Vi sono due specie di atei ben distinte: i primi, coerenti nei loro principi, proclamano senza esitare che non vi è alcun Dio e, di conseguenza, nessuna differenza tra il bene ed il male;… Gli altri sono i galantuomini dell’ateismo, gli ipocriti dell’incredulità; personaggi assurdi, che, con falsa soavità, arriverebbero a tutti gli eccessi per sostenere la loro teoria: vi chiamerebbero fratel mio nell’atto stesso di scannarvi; hanno costantemente in bocca la morale e l’umanità; e sono tre volte più malvagi, perché uniscono ai vizi dell’ateo l’intolleranza del settario e l’amor proprio dell’autore.

F.R. de Chateaubriand, Genio del Cristianesimo, I, VI, V, vol.
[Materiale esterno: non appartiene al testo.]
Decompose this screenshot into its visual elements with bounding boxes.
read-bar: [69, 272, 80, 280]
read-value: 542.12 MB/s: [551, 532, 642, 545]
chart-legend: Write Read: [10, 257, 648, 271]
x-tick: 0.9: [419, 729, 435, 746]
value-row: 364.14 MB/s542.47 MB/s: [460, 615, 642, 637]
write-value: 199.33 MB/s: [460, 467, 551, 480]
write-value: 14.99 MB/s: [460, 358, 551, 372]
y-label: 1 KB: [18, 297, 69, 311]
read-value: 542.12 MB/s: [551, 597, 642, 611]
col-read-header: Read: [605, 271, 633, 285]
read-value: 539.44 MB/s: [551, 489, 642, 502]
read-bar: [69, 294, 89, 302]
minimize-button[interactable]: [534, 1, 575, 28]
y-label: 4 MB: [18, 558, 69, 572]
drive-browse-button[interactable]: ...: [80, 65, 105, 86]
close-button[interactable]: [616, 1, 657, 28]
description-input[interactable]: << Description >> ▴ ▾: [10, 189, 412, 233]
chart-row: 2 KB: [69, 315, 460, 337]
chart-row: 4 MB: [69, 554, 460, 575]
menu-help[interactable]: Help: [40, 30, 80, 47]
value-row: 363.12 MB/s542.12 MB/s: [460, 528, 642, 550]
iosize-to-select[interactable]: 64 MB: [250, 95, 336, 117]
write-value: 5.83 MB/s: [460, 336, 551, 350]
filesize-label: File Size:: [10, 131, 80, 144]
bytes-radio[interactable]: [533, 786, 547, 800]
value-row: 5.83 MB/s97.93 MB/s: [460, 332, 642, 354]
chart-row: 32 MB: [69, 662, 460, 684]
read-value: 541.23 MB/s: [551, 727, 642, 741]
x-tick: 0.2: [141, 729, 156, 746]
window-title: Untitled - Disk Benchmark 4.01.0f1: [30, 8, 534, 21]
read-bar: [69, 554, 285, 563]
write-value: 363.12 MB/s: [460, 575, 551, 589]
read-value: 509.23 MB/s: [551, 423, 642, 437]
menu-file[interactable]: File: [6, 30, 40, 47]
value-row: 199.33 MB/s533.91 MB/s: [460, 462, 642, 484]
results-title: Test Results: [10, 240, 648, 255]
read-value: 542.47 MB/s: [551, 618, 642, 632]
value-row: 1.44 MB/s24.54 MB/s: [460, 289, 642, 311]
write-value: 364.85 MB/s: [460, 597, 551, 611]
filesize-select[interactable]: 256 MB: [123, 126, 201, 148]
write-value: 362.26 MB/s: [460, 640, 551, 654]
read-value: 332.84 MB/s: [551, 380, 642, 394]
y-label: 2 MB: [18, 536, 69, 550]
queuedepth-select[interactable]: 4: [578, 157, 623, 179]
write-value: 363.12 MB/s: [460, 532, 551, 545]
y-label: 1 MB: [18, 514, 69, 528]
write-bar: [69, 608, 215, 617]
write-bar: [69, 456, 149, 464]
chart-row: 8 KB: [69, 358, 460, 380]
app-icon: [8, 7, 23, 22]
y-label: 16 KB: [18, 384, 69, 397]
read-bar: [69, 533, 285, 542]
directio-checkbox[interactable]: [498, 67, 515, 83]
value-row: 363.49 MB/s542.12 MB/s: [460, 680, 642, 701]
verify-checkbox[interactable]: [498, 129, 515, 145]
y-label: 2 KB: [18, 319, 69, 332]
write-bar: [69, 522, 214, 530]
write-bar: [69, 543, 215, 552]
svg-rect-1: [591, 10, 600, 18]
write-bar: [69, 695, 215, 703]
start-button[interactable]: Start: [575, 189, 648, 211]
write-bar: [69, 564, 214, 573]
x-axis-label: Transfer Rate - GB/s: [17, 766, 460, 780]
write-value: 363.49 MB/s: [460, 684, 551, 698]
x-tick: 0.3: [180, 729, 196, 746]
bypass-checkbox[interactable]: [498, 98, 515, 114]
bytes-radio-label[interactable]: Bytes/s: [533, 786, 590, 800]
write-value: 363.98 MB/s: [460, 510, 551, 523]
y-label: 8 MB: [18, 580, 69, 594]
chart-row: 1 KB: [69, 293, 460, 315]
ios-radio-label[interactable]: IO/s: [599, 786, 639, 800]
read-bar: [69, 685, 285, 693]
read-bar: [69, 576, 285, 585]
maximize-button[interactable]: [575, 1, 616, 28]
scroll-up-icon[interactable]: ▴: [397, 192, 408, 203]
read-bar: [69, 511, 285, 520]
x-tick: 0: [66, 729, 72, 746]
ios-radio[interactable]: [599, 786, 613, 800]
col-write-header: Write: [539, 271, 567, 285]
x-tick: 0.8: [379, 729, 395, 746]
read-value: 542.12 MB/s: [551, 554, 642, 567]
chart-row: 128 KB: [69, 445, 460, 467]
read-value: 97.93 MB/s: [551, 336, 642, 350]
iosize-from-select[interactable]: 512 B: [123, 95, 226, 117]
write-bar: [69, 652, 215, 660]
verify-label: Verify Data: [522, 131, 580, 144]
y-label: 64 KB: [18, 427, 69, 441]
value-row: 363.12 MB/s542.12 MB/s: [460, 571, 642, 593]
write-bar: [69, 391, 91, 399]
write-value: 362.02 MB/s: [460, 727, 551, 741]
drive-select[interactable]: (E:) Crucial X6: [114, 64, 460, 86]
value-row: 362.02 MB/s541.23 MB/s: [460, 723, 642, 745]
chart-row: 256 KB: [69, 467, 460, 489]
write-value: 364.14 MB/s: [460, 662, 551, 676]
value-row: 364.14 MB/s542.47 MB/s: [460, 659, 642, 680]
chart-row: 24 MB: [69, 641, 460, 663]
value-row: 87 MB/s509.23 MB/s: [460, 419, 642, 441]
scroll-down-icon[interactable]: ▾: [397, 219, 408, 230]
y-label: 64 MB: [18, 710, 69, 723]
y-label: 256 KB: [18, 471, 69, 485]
I, UTET, Torino 1949,  p. 220.

Con una finissima analisi psicologica, Platone individua perfettamente il punto debole di chi non fonda la sua morale su valori assoluti.

Di coloro che non credono che:

…assomigliare a Dio è acquistare giustizia e santità, e insieme sapienza…

egli dice:

…se non ché una cosa capita loro, che è questa: che se debbano in una conversazione privata dar ragione di cose che spregiano e accogliere le ragioni altrui, e vogliono per un certo tempo tener testa animosamente alla disputa e non abbandonarla disanimati; ecco che allora, mio caro, finiscono col trovarsi in una condizione stranissima, non essendo più soddisfatti nemmeno essi stessi di quello che dicono, e tutta quella loro eloquenza, non so come, si spegne, e appariscono né più né meno che fanciulli.

Platone, Teeteto, 176-177, Laterza, Bari 1950, pp. 321-322.

 

Anche Hegel fa notare che il materialismo fa decadere l’oggettività dei valori etici e morali:

Da ciò deriva una importante conseguenza: in questa modalità empirica, le determinazioni e le leggi giuridiche ed etiche, come pure il contenuto della Religione, appaiono come qualche cosa di accidentale, e quindi si rinuncia alla loro oggettività e intima verità.

G.F. Hegel, Enciclopedia delle scienze filosofiche, § 39Rusconi, Milano 1996, pp. 155-156.

 

…lo Stato è lo sviluppo e la realizzazione dell’Eticità, ma la sostanzialità della stessa Eticità e dello Stato è la Religione.

 G.F. Hegel, Enciclopedia delle scienze filosofiche, § 552Rusconi, Milano 1996, p. 881.

 

D’altro canto, essere materialisti significa credere che l’unica realtà sia la materia: che posto possono avere in questa concezione i valori dello spirito? Questi non sono altro che stati fisici delle nostre cellule neurali. Pertanto Bene e Giusto non sono che fantasie della mente umana, che non hanno alcun corrispettivo nella Realtà vera, quella materiale.